94% of Singapore's hybrid workers suffer from stress: report

Is work-life balance really a benefit in hybrid work?

94% of Singapore's hybrid workers suffer from stress: report

Despite the promise of better work-life balance, a new report has found that 94% of Singaporean hybrid workers are suffering from stress, well above the global average of 86%.

The findings come as Singapore recently emerged as the strongest champion of hybrid work across the Asia-Pacific region, with leaders there being more open to granting complete flexibility to employees.
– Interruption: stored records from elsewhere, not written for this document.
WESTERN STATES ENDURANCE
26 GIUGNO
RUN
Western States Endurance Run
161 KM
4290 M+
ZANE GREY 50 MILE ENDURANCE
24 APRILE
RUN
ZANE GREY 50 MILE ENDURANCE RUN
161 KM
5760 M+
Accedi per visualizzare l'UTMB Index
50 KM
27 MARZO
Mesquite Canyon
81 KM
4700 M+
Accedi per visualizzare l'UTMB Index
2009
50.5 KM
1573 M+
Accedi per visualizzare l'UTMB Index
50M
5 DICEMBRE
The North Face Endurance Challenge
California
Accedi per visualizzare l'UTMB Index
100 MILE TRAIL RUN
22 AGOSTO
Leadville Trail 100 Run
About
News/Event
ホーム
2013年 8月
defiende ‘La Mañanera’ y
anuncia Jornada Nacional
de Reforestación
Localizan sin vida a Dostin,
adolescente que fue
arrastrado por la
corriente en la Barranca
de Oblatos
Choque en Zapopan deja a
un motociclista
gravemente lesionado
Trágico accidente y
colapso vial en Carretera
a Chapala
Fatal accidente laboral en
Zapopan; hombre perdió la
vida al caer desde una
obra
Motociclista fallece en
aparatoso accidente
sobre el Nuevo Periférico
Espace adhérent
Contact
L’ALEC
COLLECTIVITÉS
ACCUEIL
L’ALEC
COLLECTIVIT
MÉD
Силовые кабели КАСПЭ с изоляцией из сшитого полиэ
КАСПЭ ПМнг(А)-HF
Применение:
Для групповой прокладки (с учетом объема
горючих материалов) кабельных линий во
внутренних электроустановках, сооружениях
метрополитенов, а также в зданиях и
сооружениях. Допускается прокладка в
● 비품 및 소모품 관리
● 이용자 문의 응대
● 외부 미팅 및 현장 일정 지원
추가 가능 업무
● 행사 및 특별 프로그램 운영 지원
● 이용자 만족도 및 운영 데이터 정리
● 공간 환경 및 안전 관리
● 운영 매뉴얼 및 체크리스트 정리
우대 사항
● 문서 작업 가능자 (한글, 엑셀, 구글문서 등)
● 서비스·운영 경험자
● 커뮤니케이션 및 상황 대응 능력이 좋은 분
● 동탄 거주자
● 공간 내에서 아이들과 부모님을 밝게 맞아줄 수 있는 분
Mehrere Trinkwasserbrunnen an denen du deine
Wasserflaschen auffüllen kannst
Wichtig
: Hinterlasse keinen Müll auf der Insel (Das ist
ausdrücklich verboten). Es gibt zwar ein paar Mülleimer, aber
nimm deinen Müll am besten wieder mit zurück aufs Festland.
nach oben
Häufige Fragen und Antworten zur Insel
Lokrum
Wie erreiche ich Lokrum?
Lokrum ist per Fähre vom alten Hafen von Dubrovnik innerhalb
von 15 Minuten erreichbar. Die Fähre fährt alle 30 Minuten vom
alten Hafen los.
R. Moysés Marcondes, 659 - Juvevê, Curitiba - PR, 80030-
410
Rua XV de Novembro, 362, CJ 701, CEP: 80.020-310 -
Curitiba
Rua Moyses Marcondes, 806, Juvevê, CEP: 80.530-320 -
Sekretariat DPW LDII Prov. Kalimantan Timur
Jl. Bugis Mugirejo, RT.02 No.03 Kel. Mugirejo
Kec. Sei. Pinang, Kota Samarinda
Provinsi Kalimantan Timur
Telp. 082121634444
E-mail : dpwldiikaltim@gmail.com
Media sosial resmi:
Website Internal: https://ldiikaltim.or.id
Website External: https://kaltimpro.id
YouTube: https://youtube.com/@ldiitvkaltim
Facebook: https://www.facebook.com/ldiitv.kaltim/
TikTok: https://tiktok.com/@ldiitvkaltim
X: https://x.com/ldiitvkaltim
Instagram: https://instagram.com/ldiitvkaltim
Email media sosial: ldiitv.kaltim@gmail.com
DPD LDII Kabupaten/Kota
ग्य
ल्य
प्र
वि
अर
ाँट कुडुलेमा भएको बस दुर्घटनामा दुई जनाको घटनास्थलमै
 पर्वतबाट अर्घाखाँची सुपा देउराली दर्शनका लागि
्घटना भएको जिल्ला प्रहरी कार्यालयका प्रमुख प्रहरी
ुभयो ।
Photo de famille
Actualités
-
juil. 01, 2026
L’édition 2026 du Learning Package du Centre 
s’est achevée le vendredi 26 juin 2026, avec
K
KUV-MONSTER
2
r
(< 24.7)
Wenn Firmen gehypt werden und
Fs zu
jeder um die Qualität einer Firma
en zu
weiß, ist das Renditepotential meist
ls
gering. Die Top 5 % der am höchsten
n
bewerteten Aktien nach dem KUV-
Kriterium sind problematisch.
Singapore's government has also been urging companies to embrace flexibility in the post-pandemic workplace, citing its benefits to recruitment, retention, and workforce engagement. 

However, research from Cigna among 1,001 Singapore-based respondents found that employees are suffering from "virtual overload or fatigue" amid hybrid work, with 90% saying they work outside normal hours at least once a week.

Employees want their leaders to do something about their fatigue, according to the report, but only 8% of Singapore companies provide support.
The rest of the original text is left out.